### Task goal
Pick each line that has "datasets" out of the records.

### Records for the exercise

•••••

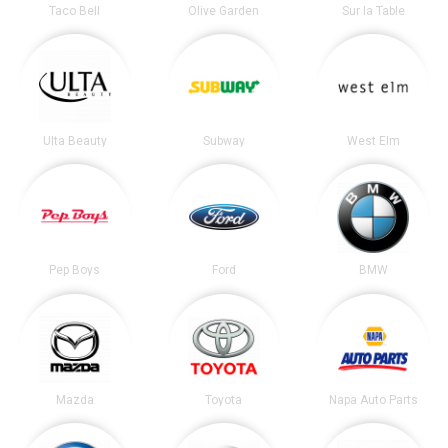
Taco Bell
Olive Garden
Sur la Table
Ulta Beauty
Subway
West Elm
Pep Boys
Ford
BMW
Mazda
Toyota
Napa Auto Parts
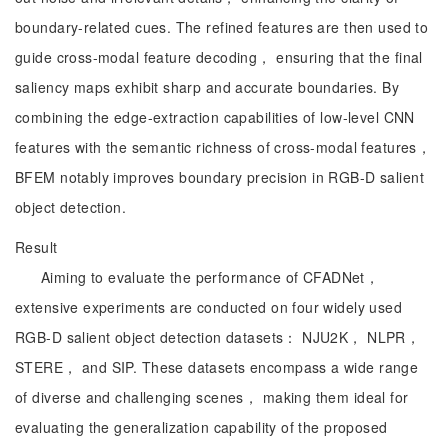
boundary-related cues. The refined features are then used to
guide cross-modal feature decoding， ensuring that the final
saliency maps exhibit sharp and accurate boundaries. By
combining the edge-extraction capabilities of low-level CNN
features with the semantic richness of cross-modal features，
BFEM notably improves boundary precision in RGB-D salient
object detection.
Result
Aiming to evaluate the performance of CFADNet，
extensive experiments are conducted on four widely used
RGB-D salient object detection datasets： NJU2K， NLPR，
STERE， and SIP. These datasets encompass a wide range
of diverse and challenging scenes， making them ideal for
evaluating the generalization capability of the proposed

•••••

### Expected answer
RGB-D salient object detection datasets： NJU2K， NLPR，
STERE， and SIP. These datasets encompass a wide range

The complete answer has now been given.